There is a scene in the movie where one of the bad guys has the Prague police pinned down from a sniper’s position in a large industrial storage room. Xander comes into the scene, surveys the situation, grabs a bazooka and utters:
This quote is the ultimate in “think differently” messaging, which is exactly what we need to do when we think about data modeling in a big data world.
History of Data Modeling By Bill Schmarzo
The world of data modeling (at least as it pertained to Bill Schmarzo) started with third normal form (3NF) and E. F. Codd.
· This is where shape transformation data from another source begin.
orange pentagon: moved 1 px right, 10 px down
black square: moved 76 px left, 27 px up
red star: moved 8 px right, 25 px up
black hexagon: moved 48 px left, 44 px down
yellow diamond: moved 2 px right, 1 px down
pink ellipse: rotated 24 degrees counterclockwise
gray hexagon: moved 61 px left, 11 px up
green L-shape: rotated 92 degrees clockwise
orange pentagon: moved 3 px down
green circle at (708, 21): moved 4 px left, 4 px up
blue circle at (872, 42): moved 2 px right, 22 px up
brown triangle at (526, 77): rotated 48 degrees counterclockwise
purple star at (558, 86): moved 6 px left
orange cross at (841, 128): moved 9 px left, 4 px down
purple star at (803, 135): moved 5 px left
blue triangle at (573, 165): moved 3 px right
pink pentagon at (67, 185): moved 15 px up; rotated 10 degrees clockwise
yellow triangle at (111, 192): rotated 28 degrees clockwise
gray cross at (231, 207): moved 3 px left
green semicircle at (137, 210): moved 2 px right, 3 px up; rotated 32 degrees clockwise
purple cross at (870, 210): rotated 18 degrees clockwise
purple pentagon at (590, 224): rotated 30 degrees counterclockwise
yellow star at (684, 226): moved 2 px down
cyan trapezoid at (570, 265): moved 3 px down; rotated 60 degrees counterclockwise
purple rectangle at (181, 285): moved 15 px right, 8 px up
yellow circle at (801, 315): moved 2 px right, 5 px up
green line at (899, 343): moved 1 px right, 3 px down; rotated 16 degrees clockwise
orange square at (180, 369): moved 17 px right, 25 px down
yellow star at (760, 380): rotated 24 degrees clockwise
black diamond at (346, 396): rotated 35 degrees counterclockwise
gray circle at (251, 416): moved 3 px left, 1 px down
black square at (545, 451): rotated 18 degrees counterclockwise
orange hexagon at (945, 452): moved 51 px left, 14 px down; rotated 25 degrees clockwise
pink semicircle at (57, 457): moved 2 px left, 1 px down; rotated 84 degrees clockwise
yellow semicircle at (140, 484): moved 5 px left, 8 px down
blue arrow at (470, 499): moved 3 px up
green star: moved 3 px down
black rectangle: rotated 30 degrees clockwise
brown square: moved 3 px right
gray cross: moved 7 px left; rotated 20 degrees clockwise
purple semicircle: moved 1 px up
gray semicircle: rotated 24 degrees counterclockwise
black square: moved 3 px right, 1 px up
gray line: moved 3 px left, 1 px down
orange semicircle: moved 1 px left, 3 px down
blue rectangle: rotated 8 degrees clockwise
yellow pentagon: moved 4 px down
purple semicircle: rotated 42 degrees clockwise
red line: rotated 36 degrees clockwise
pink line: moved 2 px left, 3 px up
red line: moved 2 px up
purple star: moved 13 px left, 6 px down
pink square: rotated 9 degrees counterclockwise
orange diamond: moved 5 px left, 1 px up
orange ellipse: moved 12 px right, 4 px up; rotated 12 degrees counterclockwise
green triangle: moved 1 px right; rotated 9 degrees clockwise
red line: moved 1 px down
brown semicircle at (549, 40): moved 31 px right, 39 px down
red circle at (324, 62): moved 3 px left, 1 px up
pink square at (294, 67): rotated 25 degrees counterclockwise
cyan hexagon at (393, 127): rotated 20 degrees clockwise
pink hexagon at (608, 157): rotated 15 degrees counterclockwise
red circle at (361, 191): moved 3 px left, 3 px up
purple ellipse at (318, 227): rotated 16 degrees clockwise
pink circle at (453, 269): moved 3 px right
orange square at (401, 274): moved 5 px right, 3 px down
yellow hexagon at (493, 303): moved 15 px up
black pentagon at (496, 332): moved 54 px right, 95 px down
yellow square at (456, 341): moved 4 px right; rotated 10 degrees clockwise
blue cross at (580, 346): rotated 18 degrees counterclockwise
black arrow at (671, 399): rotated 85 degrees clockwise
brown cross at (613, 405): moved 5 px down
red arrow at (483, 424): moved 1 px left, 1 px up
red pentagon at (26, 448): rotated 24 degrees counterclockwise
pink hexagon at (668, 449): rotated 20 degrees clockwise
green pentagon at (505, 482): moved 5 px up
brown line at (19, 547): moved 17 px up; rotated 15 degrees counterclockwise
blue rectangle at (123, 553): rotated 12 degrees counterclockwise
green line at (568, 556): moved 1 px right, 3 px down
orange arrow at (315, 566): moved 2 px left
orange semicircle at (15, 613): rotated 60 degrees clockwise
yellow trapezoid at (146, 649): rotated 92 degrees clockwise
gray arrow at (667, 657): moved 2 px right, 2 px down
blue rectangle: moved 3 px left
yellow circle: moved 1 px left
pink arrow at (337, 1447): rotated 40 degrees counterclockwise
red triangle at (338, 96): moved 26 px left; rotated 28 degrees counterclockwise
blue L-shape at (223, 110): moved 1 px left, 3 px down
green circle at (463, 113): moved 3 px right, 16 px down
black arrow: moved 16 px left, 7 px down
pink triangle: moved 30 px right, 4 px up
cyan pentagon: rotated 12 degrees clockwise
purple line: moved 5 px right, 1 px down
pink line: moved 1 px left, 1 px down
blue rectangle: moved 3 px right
E. F. Codd defined third normal form data modeling in 1971 as a database normalization technique to improve data base processing while minimizing storage costs. 3NF data modeling was ideal for online transaction processing (OLTP) applications with heavy order entry type of needs.
When I was coding in the early 1980’s, disk space and processing power were extremely expensive. 3NF was designed to minimize the amount of data that we needed to store by ensuring that we eliminated data redundancy in storage. Heck, the entire “Y2K” panic was caused by programmers like me hardcoding “19” into the date (year) field so that we could save two bytes each time that the “year” field was used in calculations or reporting. When we were writing programs in the 1980’s, no one dreamed that our programs would still be running 20+ years later (I wonder if anyone ever found all the Easter eggs that I buried in my code, he-he-he).
As a result, we ended up with OLTP data models that looked like Figure 1.
Data Modeling For Business Users
While 3NF was ideal for machine processing, the spaghetti nature of the data model was uninterpretable by a human user. The world of analysis (a.k.a. query, reporting, dashboards) required a different type of data model that supported analysis such as trend lines, period-to-date calculations (month-to-date, quarter-to-date, year-to-date), cumulative calculations, basic statistics (average, standard deviation, moving averages) and previous period comparisons (year ago, month ago, week ago).
Ralph Kimball, while at Metaphor Computer Systems, pioneered dimensional modeling, or star schemas, in the early 1980s (see Figure 2). The dimensional model was designed to accommodate the analysis approach of the business users via two important design concepts:
- Fact tables (populated with metrics, measures or scores) that correspond to transactional systems such as orders, shipments, sales, returns, premiums, claims, accounts receivable, and accounts payable. Facts are typically numeric values that can be aggregated (e.g., averaged, counted, summed).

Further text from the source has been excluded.